**YOUR GOAL**
From the data below, return only the lines from the one with "Strade provinciali" through the one with "t deux pieces pernety", exact and inclusive, with pictures left out.

**INFORMATION PROVIDED**
# # # # # # #
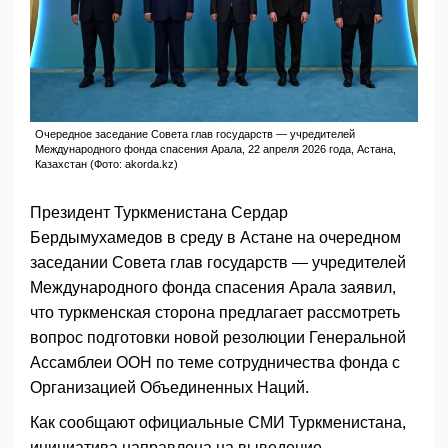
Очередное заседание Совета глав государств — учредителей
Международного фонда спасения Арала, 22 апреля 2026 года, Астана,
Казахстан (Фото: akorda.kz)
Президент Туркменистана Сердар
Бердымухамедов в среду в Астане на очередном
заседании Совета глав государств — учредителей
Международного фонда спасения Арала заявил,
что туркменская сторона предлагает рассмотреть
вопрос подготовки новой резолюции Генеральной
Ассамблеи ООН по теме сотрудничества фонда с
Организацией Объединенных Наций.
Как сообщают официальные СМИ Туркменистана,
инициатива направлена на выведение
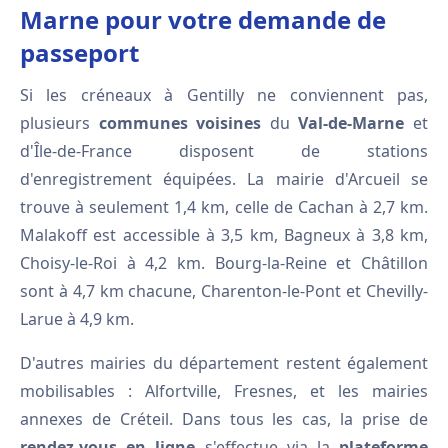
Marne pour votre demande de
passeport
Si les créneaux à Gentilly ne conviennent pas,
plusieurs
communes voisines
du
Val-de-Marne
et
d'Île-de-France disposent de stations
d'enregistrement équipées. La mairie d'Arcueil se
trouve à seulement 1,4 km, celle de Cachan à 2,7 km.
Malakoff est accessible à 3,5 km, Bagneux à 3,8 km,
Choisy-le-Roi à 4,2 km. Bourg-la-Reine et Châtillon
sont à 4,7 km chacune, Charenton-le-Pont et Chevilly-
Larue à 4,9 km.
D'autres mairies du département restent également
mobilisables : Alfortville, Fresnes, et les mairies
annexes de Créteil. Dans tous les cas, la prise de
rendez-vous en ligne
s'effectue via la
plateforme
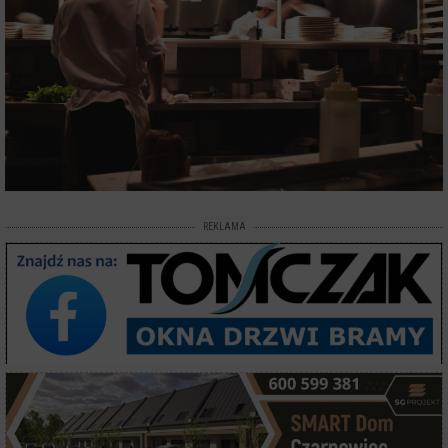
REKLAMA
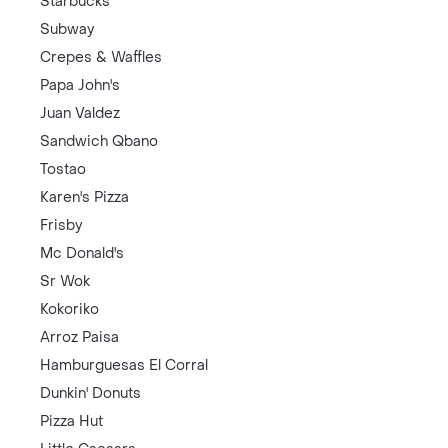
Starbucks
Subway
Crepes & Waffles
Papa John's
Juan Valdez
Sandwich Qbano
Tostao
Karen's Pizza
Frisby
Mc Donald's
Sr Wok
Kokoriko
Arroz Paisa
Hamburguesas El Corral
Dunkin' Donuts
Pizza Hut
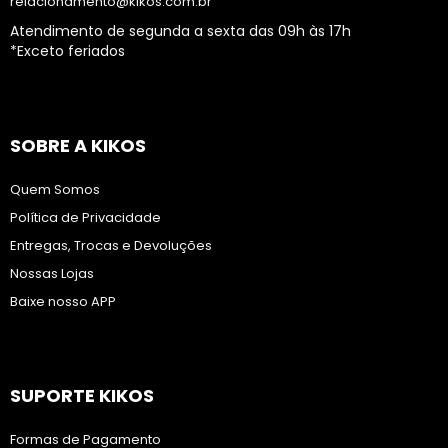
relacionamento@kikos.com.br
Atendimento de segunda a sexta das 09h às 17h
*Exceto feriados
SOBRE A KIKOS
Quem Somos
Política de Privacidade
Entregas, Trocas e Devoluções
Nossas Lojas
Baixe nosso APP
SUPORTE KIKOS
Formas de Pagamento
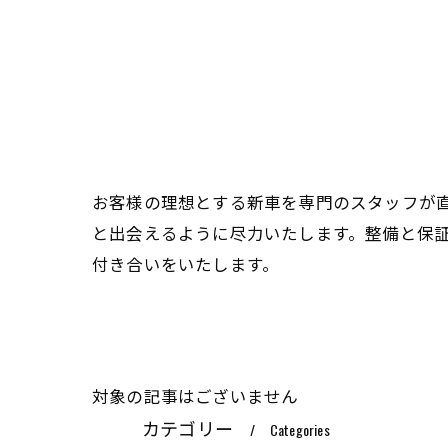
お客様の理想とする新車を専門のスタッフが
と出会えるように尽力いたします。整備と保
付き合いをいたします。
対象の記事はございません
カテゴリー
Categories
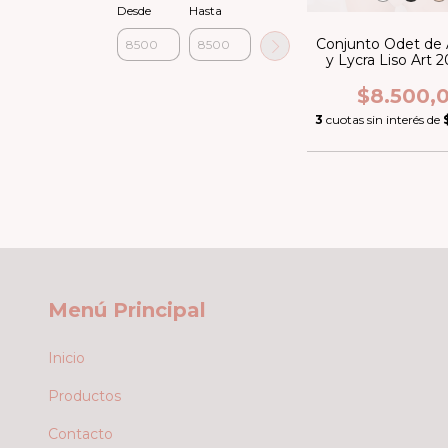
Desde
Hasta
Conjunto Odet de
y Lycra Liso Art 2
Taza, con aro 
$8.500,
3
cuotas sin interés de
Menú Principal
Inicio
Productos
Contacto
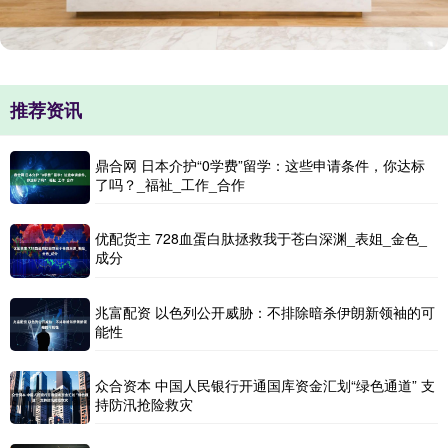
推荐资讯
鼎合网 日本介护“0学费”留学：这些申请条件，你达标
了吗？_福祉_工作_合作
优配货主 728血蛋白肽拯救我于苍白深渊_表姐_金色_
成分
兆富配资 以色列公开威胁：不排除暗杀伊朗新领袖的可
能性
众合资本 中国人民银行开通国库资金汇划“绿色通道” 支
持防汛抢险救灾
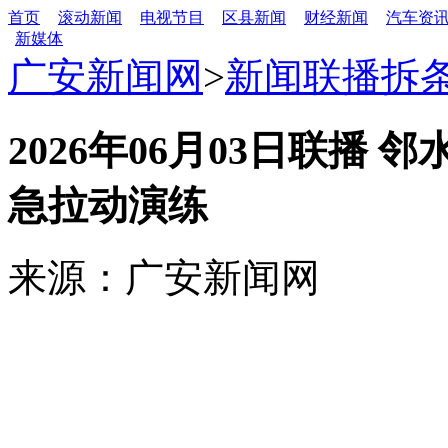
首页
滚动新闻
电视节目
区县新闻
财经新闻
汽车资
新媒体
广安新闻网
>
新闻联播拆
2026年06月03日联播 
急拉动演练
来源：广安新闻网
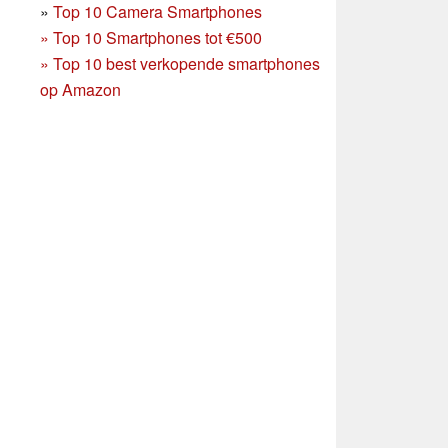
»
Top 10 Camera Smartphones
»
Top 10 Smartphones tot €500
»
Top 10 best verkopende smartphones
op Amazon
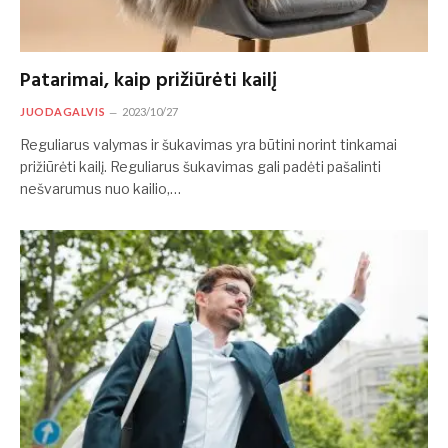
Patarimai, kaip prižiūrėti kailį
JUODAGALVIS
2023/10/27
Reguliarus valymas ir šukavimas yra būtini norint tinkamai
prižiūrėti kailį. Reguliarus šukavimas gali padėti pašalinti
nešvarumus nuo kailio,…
# # # # # # #
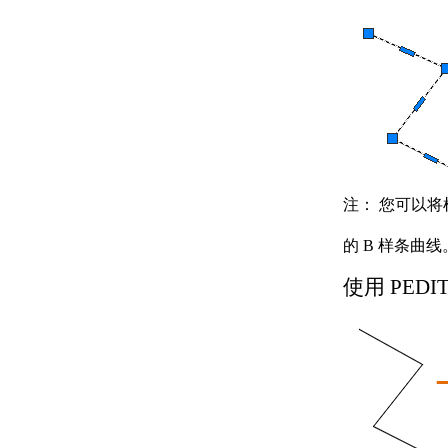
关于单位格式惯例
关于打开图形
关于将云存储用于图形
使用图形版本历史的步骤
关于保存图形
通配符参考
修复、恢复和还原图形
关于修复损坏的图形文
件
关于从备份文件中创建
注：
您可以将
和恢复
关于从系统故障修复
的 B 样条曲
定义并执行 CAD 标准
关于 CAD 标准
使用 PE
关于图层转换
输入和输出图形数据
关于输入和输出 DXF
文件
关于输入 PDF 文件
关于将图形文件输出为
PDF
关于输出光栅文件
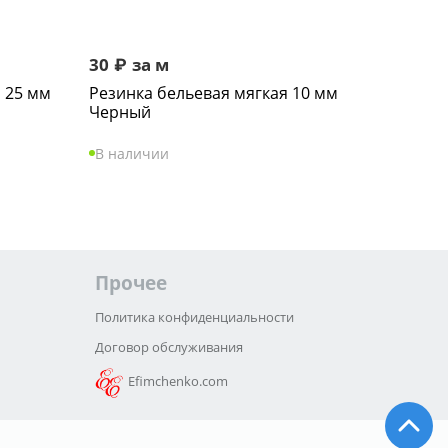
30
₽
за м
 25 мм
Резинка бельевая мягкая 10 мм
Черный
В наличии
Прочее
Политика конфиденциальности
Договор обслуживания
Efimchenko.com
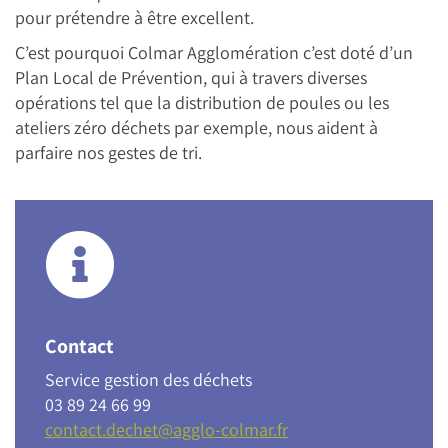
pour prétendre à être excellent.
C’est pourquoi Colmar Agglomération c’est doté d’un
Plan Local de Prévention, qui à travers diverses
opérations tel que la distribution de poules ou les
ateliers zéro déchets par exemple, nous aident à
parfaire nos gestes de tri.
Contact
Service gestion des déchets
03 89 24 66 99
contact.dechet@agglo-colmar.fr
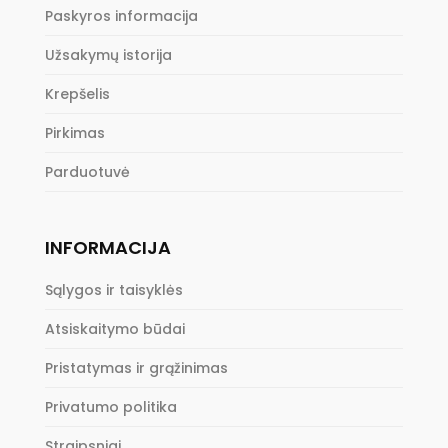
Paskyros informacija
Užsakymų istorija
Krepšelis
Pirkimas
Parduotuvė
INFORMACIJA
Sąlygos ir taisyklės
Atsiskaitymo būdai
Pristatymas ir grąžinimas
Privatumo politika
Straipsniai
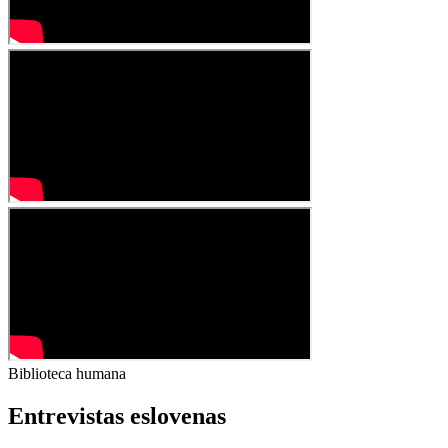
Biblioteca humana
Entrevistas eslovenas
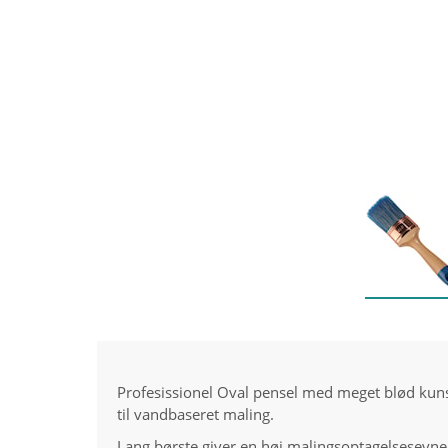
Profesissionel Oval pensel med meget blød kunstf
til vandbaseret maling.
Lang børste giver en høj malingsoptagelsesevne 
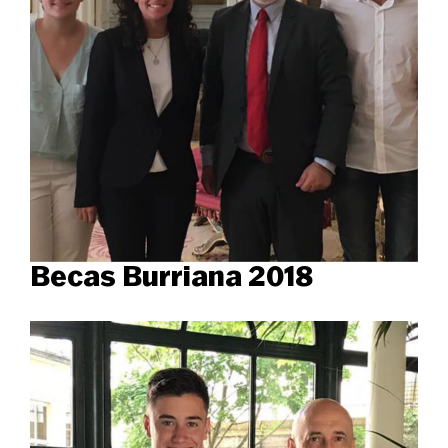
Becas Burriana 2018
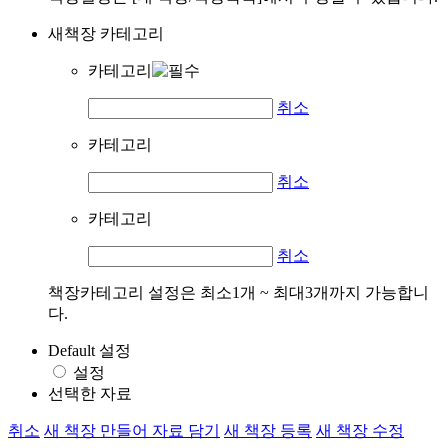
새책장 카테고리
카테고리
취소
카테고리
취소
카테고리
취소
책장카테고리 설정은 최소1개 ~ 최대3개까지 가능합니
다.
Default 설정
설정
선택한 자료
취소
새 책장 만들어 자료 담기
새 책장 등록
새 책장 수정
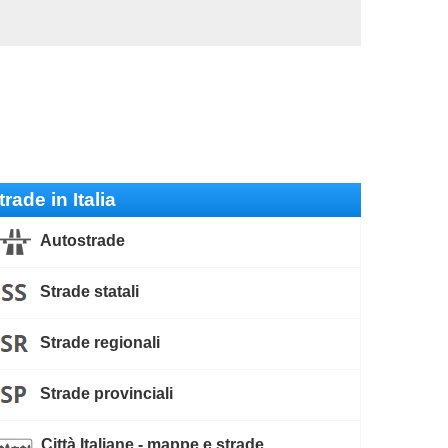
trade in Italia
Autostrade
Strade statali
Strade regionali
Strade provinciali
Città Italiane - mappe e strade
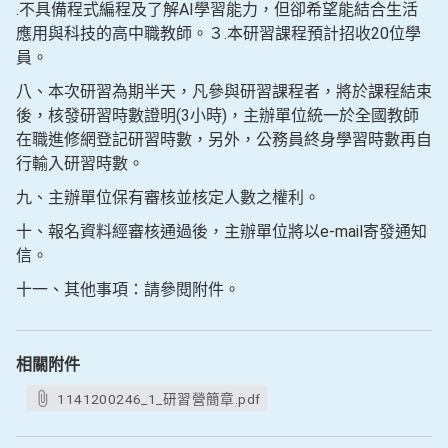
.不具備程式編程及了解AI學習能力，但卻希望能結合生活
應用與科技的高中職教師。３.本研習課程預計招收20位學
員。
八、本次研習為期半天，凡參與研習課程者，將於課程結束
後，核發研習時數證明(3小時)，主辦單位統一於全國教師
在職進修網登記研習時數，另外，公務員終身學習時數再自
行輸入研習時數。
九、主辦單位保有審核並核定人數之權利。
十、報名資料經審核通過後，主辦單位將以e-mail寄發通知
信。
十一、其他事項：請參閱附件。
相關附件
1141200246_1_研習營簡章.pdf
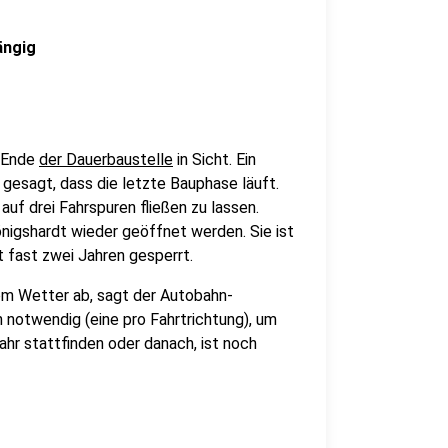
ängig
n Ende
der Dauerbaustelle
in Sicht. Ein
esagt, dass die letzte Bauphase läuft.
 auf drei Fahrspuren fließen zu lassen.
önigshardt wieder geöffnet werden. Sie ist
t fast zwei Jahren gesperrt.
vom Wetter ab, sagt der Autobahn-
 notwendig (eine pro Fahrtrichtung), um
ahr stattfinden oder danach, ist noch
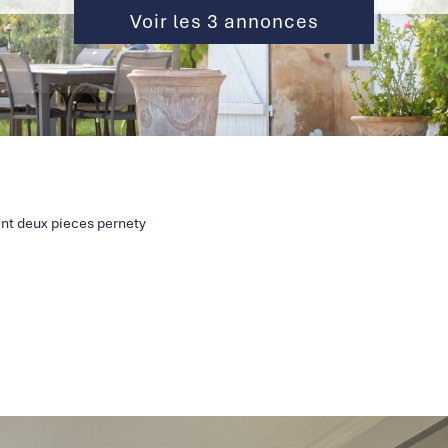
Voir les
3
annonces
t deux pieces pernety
# # # # # # #
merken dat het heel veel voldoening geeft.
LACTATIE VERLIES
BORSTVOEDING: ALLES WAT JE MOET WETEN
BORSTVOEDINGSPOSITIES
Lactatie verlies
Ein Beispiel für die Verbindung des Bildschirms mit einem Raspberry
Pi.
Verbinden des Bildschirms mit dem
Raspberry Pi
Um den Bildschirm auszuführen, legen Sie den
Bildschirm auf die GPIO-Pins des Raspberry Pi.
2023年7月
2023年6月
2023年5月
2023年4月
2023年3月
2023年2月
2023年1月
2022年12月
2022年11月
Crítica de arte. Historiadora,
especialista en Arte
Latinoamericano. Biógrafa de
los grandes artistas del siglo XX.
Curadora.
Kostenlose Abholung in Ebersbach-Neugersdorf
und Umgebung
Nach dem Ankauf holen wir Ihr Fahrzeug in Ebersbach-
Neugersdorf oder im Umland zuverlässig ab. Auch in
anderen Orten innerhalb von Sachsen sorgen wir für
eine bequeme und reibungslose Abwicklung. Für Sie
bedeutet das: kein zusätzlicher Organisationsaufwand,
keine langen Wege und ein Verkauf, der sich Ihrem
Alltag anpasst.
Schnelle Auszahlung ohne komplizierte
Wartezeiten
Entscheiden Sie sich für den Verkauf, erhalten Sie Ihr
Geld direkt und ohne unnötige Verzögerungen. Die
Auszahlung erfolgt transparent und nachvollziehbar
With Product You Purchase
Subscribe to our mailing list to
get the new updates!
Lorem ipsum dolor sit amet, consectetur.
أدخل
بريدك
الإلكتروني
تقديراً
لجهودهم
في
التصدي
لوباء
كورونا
# # # # # # #
**WRITTEN SOLUTION**
Strade provinciali
Città Italiane - mappe e strade
.不具備程式編程及了解AI學習能力，但卻希望能結合生活
應用與科技的高中職教師。３.本研習課程預計招收20位學
員。
八、本次研習為期半天，凡參與研習課程者，將於課程結束
後，核發研習時數證明(3小時)，主辦單位統一於全國教師
在職進修網登記研習時數，另外，公務員終身學習時數再自
行輸入研習時數。
九、主辦單位保有審核並核定人數之權利。
十、報名資料經審核通過後，主辦單位將以e-mail寄發通知
信。
十一、其他事項：請參閱附件。
相關附件
1141200246_1_研習營簡章.pdf
ängig
n Ende
der Dauerbaustelle
in Sicht. Ein
esagt, dass die letzte Bauphase läuft.
 auf drei Fahrspuren fließen zu lassen.
önigshardt wieder geöffnet werden. Sie ist
t fast zwei Jahren gesperrt.
vom Wetter ab, sagt der Autobahn-
 notwendig (eine pro Fahrtrichtung), um
ahr stattfinden oder danach, ist noch
Voir les
3
annonces
t deux pieces pernety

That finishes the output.